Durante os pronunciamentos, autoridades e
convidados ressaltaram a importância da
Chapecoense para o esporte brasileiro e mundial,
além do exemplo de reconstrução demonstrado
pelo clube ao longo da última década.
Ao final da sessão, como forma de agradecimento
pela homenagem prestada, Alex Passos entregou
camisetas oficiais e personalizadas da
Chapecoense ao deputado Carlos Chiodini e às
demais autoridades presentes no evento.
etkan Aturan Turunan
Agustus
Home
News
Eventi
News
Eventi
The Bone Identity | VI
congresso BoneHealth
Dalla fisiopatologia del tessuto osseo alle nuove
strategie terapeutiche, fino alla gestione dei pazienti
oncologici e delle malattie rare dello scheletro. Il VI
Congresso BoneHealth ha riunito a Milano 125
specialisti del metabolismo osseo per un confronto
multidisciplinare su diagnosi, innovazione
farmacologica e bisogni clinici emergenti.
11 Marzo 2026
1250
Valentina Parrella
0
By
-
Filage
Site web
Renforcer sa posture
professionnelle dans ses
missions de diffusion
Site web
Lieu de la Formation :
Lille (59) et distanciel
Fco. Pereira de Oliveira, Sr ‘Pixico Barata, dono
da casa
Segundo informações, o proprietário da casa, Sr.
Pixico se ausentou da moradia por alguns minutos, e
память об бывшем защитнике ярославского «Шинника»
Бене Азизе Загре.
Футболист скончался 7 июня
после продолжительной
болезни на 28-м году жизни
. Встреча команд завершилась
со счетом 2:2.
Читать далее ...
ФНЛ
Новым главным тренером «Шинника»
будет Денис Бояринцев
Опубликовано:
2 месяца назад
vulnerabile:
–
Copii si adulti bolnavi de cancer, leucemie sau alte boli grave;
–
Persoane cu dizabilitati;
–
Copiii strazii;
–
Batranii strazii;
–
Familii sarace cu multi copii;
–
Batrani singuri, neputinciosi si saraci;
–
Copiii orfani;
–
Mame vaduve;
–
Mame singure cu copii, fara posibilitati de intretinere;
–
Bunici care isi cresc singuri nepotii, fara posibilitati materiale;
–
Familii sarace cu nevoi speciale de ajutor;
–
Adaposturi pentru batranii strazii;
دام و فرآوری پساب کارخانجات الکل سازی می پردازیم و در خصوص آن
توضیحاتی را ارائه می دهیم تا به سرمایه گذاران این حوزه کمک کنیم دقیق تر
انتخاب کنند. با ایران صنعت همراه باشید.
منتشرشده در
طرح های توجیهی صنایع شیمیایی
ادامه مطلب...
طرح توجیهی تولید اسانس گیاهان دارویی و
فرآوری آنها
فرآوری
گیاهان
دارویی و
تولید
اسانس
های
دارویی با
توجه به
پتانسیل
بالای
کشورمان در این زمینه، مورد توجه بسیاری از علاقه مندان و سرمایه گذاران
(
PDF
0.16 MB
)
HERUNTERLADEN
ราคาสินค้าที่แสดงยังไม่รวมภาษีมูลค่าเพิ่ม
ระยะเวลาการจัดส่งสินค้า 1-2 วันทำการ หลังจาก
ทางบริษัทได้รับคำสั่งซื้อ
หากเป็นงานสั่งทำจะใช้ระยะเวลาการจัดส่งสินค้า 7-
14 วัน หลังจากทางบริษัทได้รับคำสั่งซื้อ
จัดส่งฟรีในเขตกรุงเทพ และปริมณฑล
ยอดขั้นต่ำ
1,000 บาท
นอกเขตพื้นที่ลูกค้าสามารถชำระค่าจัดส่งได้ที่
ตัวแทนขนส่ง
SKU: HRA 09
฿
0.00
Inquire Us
● ● ● ●
* _Task description_: What the exercise needs is every record again, word for word.

* _Response to the task_:
Durante os pronunciamentos, autoridades e
convidados ressaltaram a importância da
Chapecoense para o esporte brasileiro e mundial,
além do exemplo de reconstrução demonstrado
pelo clube ao longo da última década.
Ao final da sessão, como forma de agradecimento
pela homenagem prestada, Alex Passos entregou
camisetas oficiais e personalizadas da
Chapecoense ao deputado Carlos Chiodini e às
demais autoridades presentes no evento.
etkan Aturan Turunan
Agustus
Home
News
Eventi
News
Eventi
The Bone Identity | VI
congresso BoneHealth
Dalla fisiopatologia del tessuto osseo alle nuove
strategie terapeutiche, fino alla gestione dei pazienti
oncologici e delle malattie rare dello scheletro. Il VI
Congresso BoneHealth ha riunito a Milano 125
specialisti del metabolismo osseo per un confronto
multidisciplinare su diagnosi, innovazione
farmacologica e bisogni clinici emergenti.
11 Marzo 2026
1250
Valentina Parrella
0
By
-
Filage
Site web
Renforcer sa posture
professionnelle dans ses
missions de diffusion
Site web
Lieu de la Formation :
Lille (59) et distanciel
Fco. Pereira de Oliveira, Sr ‘Pixico Barata, dono
da casa
Segundo informações, o proprietário da casa, Sr.
Pixico se ausentou da moradia por alguns minutos, e
память об бывшем защитнике ярославского «Шинника»
Бене Азизе Загре.
Футболист скончался 7 июня
после продолжительной
болезни на 28-м году жизни
. Встреча команд завершилась
со счетом 2:2.
Читать далее ...
ФНЛ
Новым главным тренером «Шинника»
будет Денис Бояринцев
Опубликовано:
2 месяца назад
vulnerabile:
–
Copii si adulti bolnavi de cancer, leucemie sau alte boli grave;
–
Persoane cu dizabilitati;
–
Copiii strazii;
–
Batranii strazii;
–
Familii sarace cu multi copii;
–
Batrani singuri, neputinciosi si saraci;
–
Copiii orfani;
–
Mame vaduve;
–
Mame singure cu copii, fara posibilitati de intretinere;
–
Bunici care isi cresc singuri nepotii, fara posibilitati materiale;
–
Familii sarace cu nevoi speciale de ajutor;
–
Adaposturi pentru batranii strazii;
دام و فرآوری پساب کارخانجات الکل سازی می پردازیم و در خصوص آن
توضیحاتی را ارائه می دهیم تا به سرمایه گذاران این حوزه کمک کنیم دقیق تر
انتخاب کنند. با ایران صنعت همراه باشید.
منتشرشده در
طرح های توجیهی صنایع شیمیایی
ادامه مطلب...
طرح توجیهی تولید اسانس گیاهان دارویی و
فرآوری آنها
فرآوری
گیاهان
دارویی و
تولید
اسانس
های
دارویی با
توجه به
پتانسیل
بالای
کشورمان در این زمینه، مورد توجه بسیاری از علاقه مندان و سرمایه گذاران
(
PDF
0.16 MB
)
HERUNTERLADEN
ราคาสินค้าที่แสดงยังไม่รวมภาษีมูลค่าเพิ่ม
ระยะเวลาการจัดส่งสินค้า 1-2 วันทำการ หลังจาก
ทางบริษัทได้รับคำสั่งซื้อ
หากเป็นงานสั่งทำจะใช้ระยะเวลาการจัดส่งสินค้า 7-
14 วัน หลังจากทางบริษัทได้รับคำสั่งซื้อ
จัดส่งฟรีในเขตกรุงเทพ และปริมณฑล
ยอดขั้นต่ำ
1,000 บาท
นอกเขตพื้นที่ลูกค้าสามารถชำระค่าจัดส่งได้ที่
ตัวแทนขนส่ง
SKU: HRA 09
฿
0.00
Inquire Us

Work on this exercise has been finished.